▶ **TASK GOAL**:
Print the records below exactly; all of them are needed.

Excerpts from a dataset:
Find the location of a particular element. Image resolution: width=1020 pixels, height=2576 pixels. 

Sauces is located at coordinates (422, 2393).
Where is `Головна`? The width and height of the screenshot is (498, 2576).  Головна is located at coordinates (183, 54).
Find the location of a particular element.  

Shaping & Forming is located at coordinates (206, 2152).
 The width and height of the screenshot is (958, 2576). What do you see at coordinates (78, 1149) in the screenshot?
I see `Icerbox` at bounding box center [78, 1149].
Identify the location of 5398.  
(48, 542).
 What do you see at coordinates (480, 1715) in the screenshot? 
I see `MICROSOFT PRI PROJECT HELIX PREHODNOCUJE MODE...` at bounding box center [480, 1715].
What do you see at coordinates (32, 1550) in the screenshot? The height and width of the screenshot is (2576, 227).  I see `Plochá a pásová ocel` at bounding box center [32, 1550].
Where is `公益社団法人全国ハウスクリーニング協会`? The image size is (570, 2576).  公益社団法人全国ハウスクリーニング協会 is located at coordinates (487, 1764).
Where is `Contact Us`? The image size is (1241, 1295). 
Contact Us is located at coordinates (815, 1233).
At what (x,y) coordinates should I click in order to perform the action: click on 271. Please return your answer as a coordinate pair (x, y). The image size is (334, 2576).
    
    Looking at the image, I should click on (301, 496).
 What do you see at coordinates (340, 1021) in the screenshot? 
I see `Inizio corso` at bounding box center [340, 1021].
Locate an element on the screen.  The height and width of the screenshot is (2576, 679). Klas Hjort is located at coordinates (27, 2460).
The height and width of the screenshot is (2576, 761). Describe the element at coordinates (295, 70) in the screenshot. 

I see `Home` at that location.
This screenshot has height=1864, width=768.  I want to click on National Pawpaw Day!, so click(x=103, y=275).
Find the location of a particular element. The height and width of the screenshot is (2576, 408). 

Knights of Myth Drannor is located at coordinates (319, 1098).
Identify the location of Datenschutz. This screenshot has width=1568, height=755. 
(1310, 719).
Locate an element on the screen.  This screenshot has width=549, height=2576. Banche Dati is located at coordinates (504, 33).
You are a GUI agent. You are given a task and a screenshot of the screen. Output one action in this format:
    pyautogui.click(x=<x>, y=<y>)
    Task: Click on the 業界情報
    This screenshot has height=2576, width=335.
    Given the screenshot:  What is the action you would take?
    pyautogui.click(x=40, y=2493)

▶ **OUTPUT FOR THIS TASK**:
Find the location of a particular element. Image resolution: width=1020 pixels, height=2576 pixels. 

Sauces is located at coordinates (422, 2393).
Where is `Головна`? The width and height of the screenshot is (498, 2576).  Головна is located at coordinates (183, 54).
Find the location of a particular element.  

Shaping & Forming is located at coordinates (206, 2152).
 The width and height of the screenshot is (958, 2576). What do you see at coordinates (78, 1149) in the screenshot?
I see `Icerbox` at bounding box center [78, 1149].
Identify the location of 5398.  
(48, 542).
 What do you see at coordinates (480, 1715) in the screenshot? 
I see `MICROSOFT PRI PROJECT HELIX PREHODNOCUJE MODE...` at bounding box center [480, 1715].
What do you see at coordinates (32, 1550) in the screenshot? The height and width of the screenshot is (2576, 227).  I see `Plochá a pásová ocel` at bounding box center [32, 1550].
Where is `公益社団法人全国ハウスクリーニング協会`? The image size is (570, 2576).  公益社団法人全国ハウスクリーニング協会 is located at coordinates (487, 1764).
Where is `Contact Us`? The image size is (1241, 1295). 
Contact Us is located at coordinates (815, 1233).
At what (x,y) coordinates should I click in order to perform the action: click on 271. Please return your answer as a coordinate pair (x, y). The image size is (334, 2576).
    
    Looking at the image, I should click on (301, 496).
 What do you see at coordinates (340, 1021) in the screenshot? 
I see `Inizio corso` at bounding box center [340, 1021].
Locate an element on the screen.  The height and width of the screenshot is (2576, 679). Klas Hjort is located at coordinates (27, 2460).
The height and width of the screenshot is (2576, 761). Describe the element at coordinates (295, 70) in the screenshot. 

I see `Home` at that location.
This screenshot has height=1864, width=768.  I want to click on National Pawpaw Day!, so click(x=103, y=275).
Find the location of a particular element. The height and width of the screenshot is (2576, 408). 

Knights of Myth Drannor is located at coordinates (319, 1098).
Identify the location of Datenschutz. This screenshot has width=1568, height=755. 
(1310, 719).
Locate an element on the screen.  This screenshot has width=549, height=2576. Banche Dati is located at coordinates (504, 33).
You are a GUI agent. You are given a task and a screenshot of the screen. Output one action in this format:
    pyautogui.click(x=<x>, y=<y>)
    Task: Click on the 業界情報
    This screenshot has height=2576, width=335.
    Given the screenshot:  What is the action you would take?
    pyautogui.click(x=40, y=2493)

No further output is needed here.